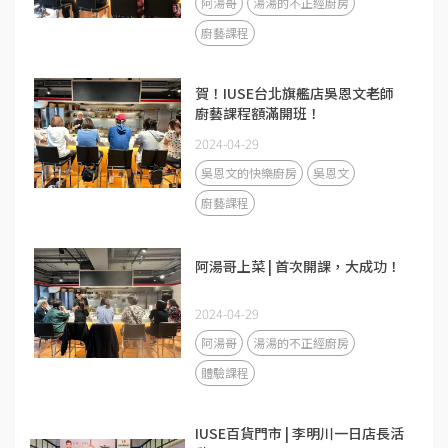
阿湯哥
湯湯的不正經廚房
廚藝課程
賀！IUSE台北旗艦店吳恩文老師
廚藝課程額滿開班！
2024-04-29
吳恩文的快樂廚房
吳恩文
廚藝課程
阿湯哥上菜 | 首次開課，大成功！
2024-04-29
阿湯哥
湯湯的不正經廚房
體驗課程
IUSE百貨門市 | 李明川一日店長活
* * * * * * * * *
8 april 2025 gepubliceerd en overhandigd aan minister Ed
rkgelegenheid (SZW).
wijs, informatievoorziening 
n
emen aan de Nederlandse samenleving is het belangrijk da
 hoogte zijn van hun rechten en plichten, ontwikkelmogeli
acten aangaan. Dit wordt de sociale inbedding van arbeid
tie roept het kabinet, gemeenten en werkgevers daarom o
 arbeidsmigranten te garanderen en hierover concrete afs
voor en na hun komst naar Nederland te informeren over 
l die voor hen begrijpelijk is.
* * * * * * * * *
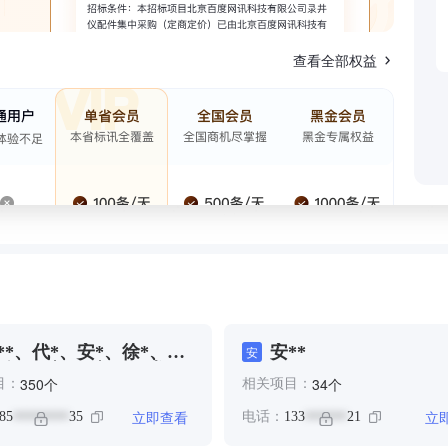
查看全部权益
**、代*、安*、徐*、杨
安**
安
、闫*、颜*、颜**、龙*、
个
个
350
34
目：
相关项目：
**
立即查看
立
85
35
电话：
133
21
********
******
* * * * * * * * *
Extract exactly and only the lines above from the line containing "wijs, informatievoorziening" through the line containing "l die voor hen begrijpelijk is.", both end lines included.

wijs, informatievoorziening 
n
emen aan de Nederlandse samenleving is het belangrijk da
 hoogte zijn van hun rechten en plichten, ontwikkelmogeli
acten aangaan. Dit wordt de sociale inbedding van arbeid
tie roept het kabinet, gemeenten en werkgevers daarom o
 arbeidsmigranten te garanderen en hierover concrete afs
voor en na hun komst naar Nederland te informeren over 
l die voor hen begrijpelijk is.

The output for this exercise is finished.